High levels of unconjugated bilirubin can result in damage to the basal ganglia in the brain causing kernicterus and damage to the 8th cranial nerve, resulting in sensorineural hearing loss. Assessment and management is essential to prevent these complications. National guidelines are available and include treatment thresholds/graphs and algorithms on investigations, management of jaundice, including phototherapy and exchange transfusions.
Jaundice can be assessed by examining the skin and eyes. The sclera or ‘white’ of the eye and skin when pressed will be yellow. Jaundice develops in a ‘head to tail’ direction – first the head, then body and finally the limbs. Jaundice should be quantified and this can be done by transcutaneous devices and blood sampling.
If the underlying cause of jaundice is treatable then this should be treated. It is also important to ensure that the infant’s stages of metabolism are supported by ensuring the baby is given adequate food (glucose is needed for conjugation) and drink (to ensure excretion and minimise enterohepatic shunting). Careful plotting of SBR levels on treatment threshold graphs for the infant’s gestation will indicate the when the baby requires phototherapy or an exchange transfusion. Babies with rapidly increasing SBRs or potentially in need of an exchange transfusion should be cared for on the neonatal unit.

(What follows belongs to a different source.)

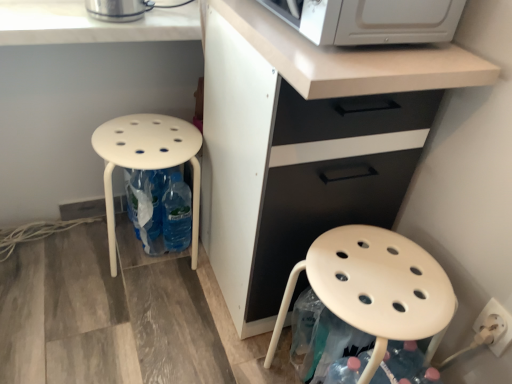 Locate an element on the screen. vacant space situated above white plastic stool at lower left, placed as the 2th stool when sorted from right to left (from a real-world perspective) is located at coordinates (144, 132). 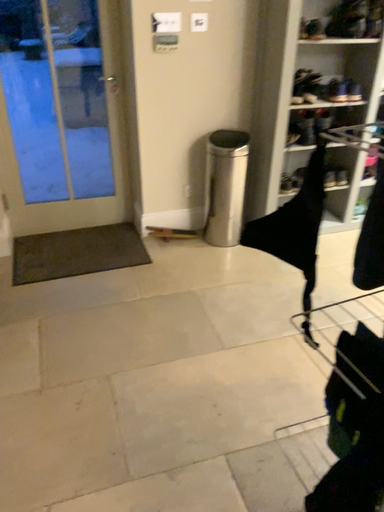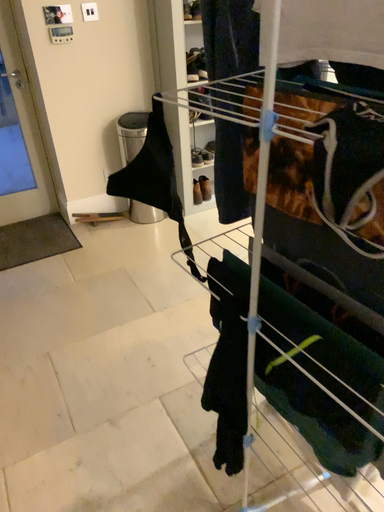 Question: How did the camera likely rotate when shooting the video?

Choices:
 (A) rotated left
 (B) rotated right

Answer: (B)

Phototherapy is the usual treatment for neonatal jaundice and it is used to curtail the rise of unconjugated bilirubin therefore preventing kernicterus. Phototherapy simply converts unconjugated bilirubin into photoisomers of bilirubin, which are water soluble and excretable via the liver into the small bowel. The effects of phototherapy are reversible, so when the light is turned off, the bilirubin transforms back to a fat-soluble molecule.

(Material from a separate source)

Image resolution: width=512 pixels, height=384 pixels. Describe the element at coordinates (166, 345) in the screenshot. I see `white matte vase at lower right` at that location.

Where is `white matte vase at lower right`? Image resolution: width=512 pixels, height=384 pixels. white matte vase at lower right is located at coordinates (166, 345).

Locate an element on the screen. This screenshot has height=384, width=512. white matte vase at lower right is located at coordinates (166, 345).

Two types of phototherapy devices are available. They are conventional or fibre optic. The type of light used is determined by the type and levels of jaundice. Multiple lights or devices can be used to manage high SBR levels. Phototherapy must be delivered effectively and safely. Therapeutic phototherapy is dependent upon the colour or wavelength/spectrum used. Blue-green light is most effective. The irradiance or measurement of the light beams used is determined by the quality of lights used and the distance of the light from the baby. Irradiance decreases as the distance2 increases, therefore follow manufacturer’s advice. Maximum skin exposure to the light is important. The baby ideally should just wear eye pads and a ‘bikini’ nappy. Unless a baby is at risk of an exchange transfusion, phototherapy can be interrupted for care and feeding.

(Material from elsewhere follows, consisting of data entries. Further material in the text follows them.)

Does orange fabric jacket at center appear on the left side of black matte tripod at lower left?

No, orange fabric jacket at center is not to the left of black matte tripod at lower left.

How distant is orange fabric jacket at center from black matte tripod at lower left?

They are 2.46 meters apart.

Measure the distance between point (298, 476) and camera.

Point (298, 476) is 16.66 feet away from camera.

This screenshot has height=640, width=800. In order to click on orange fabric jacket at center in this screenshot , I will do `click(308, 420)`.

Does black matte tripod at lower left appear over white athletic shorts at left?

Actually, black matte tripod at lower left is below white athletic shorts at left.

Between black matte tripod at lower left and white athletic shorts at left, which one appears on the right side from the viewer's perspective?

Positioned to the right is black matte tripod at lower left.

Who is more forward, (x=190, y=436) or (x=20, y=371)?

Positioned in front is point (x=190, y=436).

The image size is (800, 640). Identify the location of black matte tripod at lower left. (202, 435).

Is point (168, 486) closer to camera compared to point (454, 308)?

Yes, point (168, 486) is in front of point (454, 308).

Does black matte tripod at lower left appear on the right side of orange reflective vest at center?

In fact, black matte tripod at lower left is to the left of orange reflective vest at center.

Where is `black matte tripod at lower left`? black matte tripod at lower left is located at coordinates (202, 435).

Babies under phototherapy are at risk of a number of potential problems. Eye pads worn to prevent retinal damage can slip and obstruct the baby’s airway causing apnoea. Eyes should be closed prior to applying the eye pads to prevent corneal abrasions and changed daily and if soiled to prevent conjunctivitis. Depending on whether the baby is nursed in an incubator or cot, the baby can develop hypo- or hyperthermia. Conventional phototherapy increases gut transit time and with the increase in radiant heat generated by the light, can increase transepidermal water loss resulting in dehydration, decreased nutrition and weight loss. Phototherapy also causes local histamine release from skin mast cells resulting in a skin rash. Babies under phototherapy tend to be less interested in feeding, providing challenges for the breastfeeding mother. Unlike fibre optic phototherapy, conventional phototherapy creates a barrier and can temporarily increase parent–baby separation.